Show every line in the records below that contains the word "חברי".

★ ★ ★

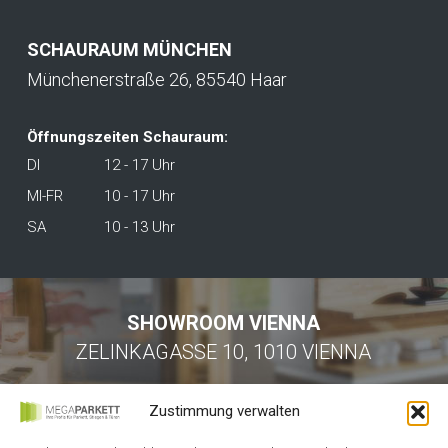
SCHAURAUM MÜNCHEN
Münchenerstraße 26, 85540 Haar
Öffnungszeiten Schauraum:
DI
12 - 17 Uhr
MI-FR
10 - 17 Uhr
SA
10 - 13 Uhr
SHOWROOM VIENNA
ZELINKAGASSE 10, 1010 VIENNA
Zustimmung verwalten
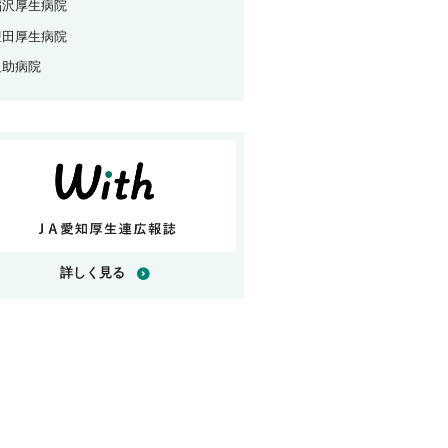
稲沢厚生病院
豊田厚生病院
足助病院
詳しく見る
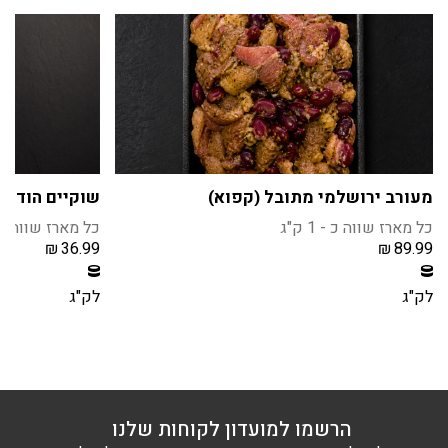
מעורב ירושלמי מתובל (קפוא)
שוקיים הודו נ
כל מארז שווה כ - 1 ק"ג
כל מארז שווה כ - 1 
₪
36.99
₪
89.99
חברי מועדון צוברים 8 נקודות בקנית מוצר זה
חברי מועדון צוברים 3 נקודו
הרשמה / התחברות
הרשמה / הת
לק"ג
לק"ג
הרשמו למועדון לקוחות שלנו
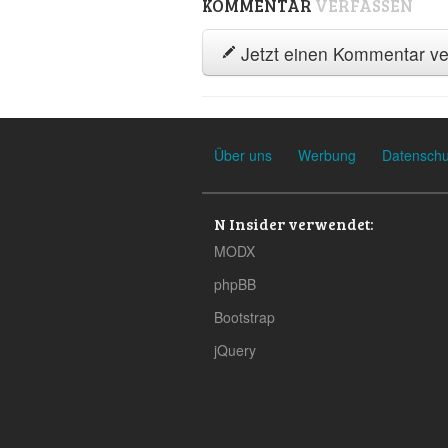
KOMMENTAR
VERFASSEN
Jetzt einen Kommentar ve
Über uns
Werbung
Datenschu
N Insider verwendet:
MODX
phpBB
Bootstrap
jQuery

★ ★ ★

▶ ANSWER BELOW:
חברי מועדון צוברים 8 נקודות בקנית מוצר זה
חברי מועדון צוברים 3 נקודו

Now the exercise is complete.